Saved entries
■ ■ ■ ■ ■ ■ ■

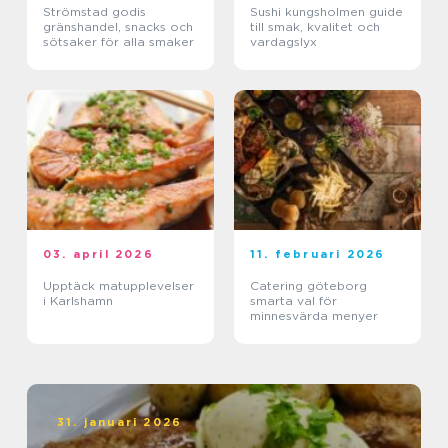
Strömstad godis
Sushi kungsholmen guide
gränshandel, snacks och
till smak, kvalitet och
sötsaker för alla smaker
vardagslyx
03. april 2026
11. februari 2026
Upptäck matupplevelser
Catering göteborg
i Karlshamn
smarta val för
minnesvärda menyer
31. januari 2026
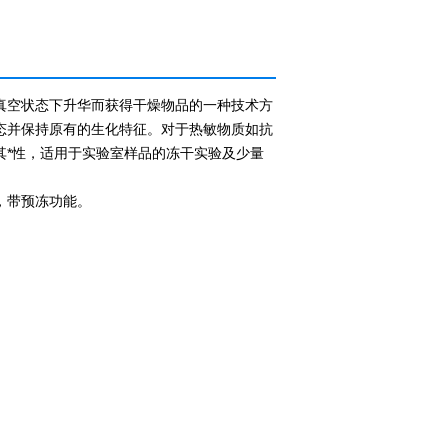
在真空状态下升华而获得干燥物品的一种技术方
态并保持原有的生化特征。对于热敏物质如抗
其*性，适用于实验室样品的冻干实验及少量
，带预冻功能。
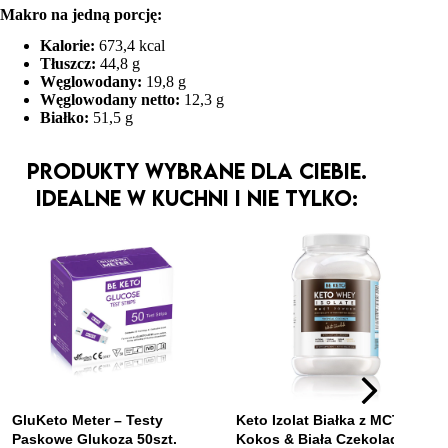
Makro na jedną porcję:
Kalorie:
673,4 kcal
Tłuszcz:
44,8 g
Węglowodany:
19,8 g
Węglowodany netto:
12,3 g
Białko:
51,5 g
Produkty wybrane dla Ciebie.
Idealne w kuchni i nie tylko:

■ ■ ■ ■ ■ ■ ■

▶ _TASK OBJECTIVE_:
Only the lines from the one with "Makro na jedną" to the end of the entries above belong in your answer. Retype them exactly.

▶ _TASK ANSWER_:
Makro na jedną porcję:
Kalorie:
673,4 kcal
Tłuszcz:
44,8 g
Węglowodany:
19,8 g
Węglowodany netto:
12,3 g
Białko:
51,5 g
Produkty wybrane dla Ciebie.
Idealne w kuchni i nie tylko:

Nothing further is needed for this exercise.